Officials would not comment on symptoms, how they are identified or the severity of the cases.

Now that the cluster of cases has been identified, the next step is for researchers to determine why so many deployed servicemembers are coming down with the infection, Malone said.

“We’re working very hard to investigate why” these members were infected, Malone said.

Military researchers aren’t beginning from scratch in their hunt for the source of the problem, however.

During the Vietnam War, the bacteria “was reported to be the most common [bacteria of this class] recovered from traumatic injuries to extremities,” the report said.

And since the some of the more recent cases occurred in members with similar injuries, “environmental contamination of wounds” might be a potential source of the infection, the report said.

“Environmental contamination” is the medical term for some kind of virus or bacteria a person might pick up from wherever he or she is at the time.

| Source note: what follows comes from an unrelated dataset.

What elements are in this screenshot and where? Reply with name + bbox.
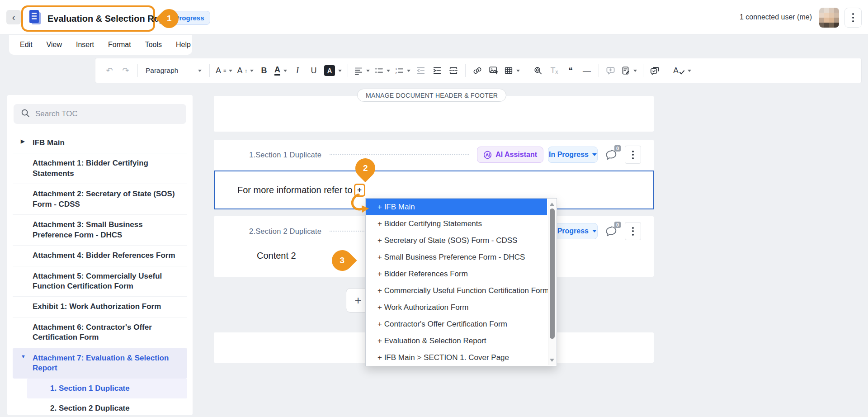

But while some of the patients in the report had the infection when they were first admitted to military medical facilities, the report said, researchers still don’t know whether the members picked up the bacteria at the time they were wounded, during the evacuation process, or at a military medical facility in the field, the report said.

So while researchers plan to look at whether the military patients picked up the bacteria in the hospital where they were first diagnosed with the infection, the investigation will also include “detailed reviews of geographic locations where injuries occurred and reviews of the movement of injured patients through treatment facilities,” the report said.